# Find the magnitude ||v|| and the direction angle \theta for the given vector v. v = -4i + 11j

## Question:

Find the magnitude {eq}\left\| \mathbf{v} \right\| {/eq} and the direction angle {eq}\,\theta\, {/eq} for the given vector {eq}\mathbf{v} {/eq}.

{eq}\displaystyle\;\mathbf{v} = -4\mathbf{i} + 11\mathbf{j} {/eq}

## Magnitude and Direction of a vector:

For a given vector, {eq}\vec{v}= x\vec{i} + y \vec{j} {/eq}:

(i) The magnitude is: {eq}||\vec{v}|| = \sqrt{x^2+y^2} {/eq}.
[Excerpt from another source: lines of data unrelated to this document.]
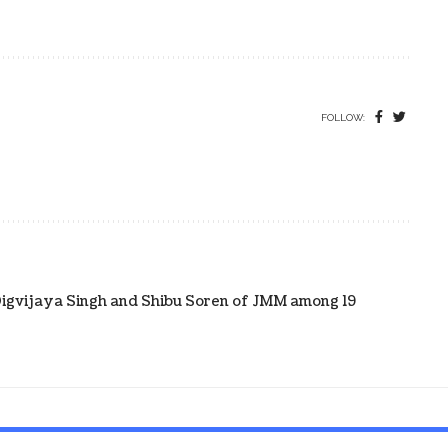
FOLLOW:
Digvijaya Singh and Shibu Soren of JMM among 19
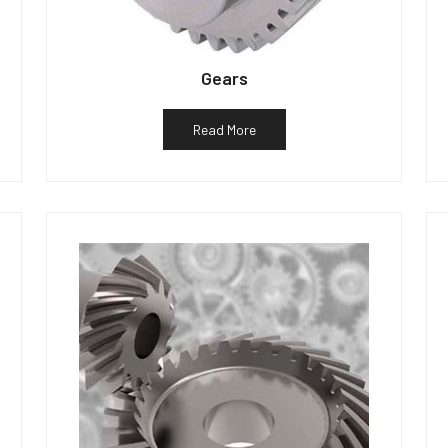
Gears
Read More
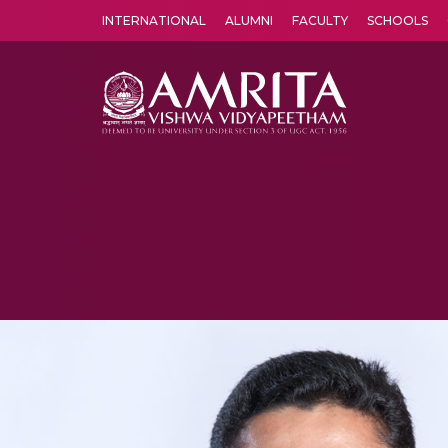
INTERNATIONAL
ALUMNI
FACULTY
SCHOOLS
Amrita Vishwa Vidyapeetham's Amritapuri campus located in the pleasing village of Vallikavu is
(ii) To find the direction, we will first find {eq}\alpha = \tan^{-1} \left|\dfrac{y}{x} \right| {/eq}. We then see which quadrant {eq}(x, y) {/eq} lies in and we will find the direction {eq}\theta {/eq} depending on the quadrant:

• {eq}1^{st} {/eq} Quadrant: {eq}\theta=\alpha {/eq}.
• {eq}2^{nd} {/eq} Quadrant: {eq}\theta= 180-\alpha {/eq}.
• {eq}3^{rd} {/eq} Quadrant: {eq}\theta = 180+ \alpha {/eq}.
• {eq}4^{th} {/eq} Quadrant: {eq}\theta = 360-\alpha {/eq}.

The given vector is:

$$\vec{v}= x\vec{i} + y \vec{j}=-4\vec{i} + 11 \vec{j}$$

Here, {eq}x=-4 {/eq} and {eq}y=11 {/eq}.

Finding magnitude:

The magnitude of the vector is, {eq}||\vec{v}|| = \sqrt{x^2+y^2}= \sqrt{(-4)^2+11^2} = \color{blue}{\boxed{\mathbf{\sqrt{137}}}} {/eq}.

Finding direction:

To find the direction, first, we will find:

\begin{align} \alpha &= \tan^{-1} \left|\dfrac{y}{x} \right|\\[0.4cm] &= \tan^{-1} \left|\dfrac{11}{-4} \right|\\[0.4cm] &=\tan^{-1} \dfrac{11}{4} \end{align}

We know that {eq}(x, y)= (-4, 11) {/eq} is in Quadrant II.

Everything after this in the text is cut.